--- START ---
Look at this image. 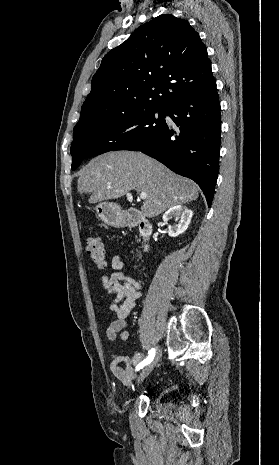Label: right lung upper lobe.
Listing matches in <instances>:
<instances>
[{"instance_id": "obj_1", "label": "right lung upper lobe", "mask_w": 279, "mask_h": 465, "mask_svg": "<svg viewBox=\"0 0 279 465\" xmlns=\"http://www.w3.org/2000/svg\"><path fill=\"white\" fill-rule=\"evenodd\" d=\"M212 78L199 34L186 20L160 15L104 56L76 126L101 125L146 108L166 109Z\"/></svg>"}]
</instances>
--- END ---
◆ **Exercise requirements**:
Some lines in the material contain "instances". Show all of them.

◆ **Answer area**:
Listing matches in <instances>:
<instances>
</instances>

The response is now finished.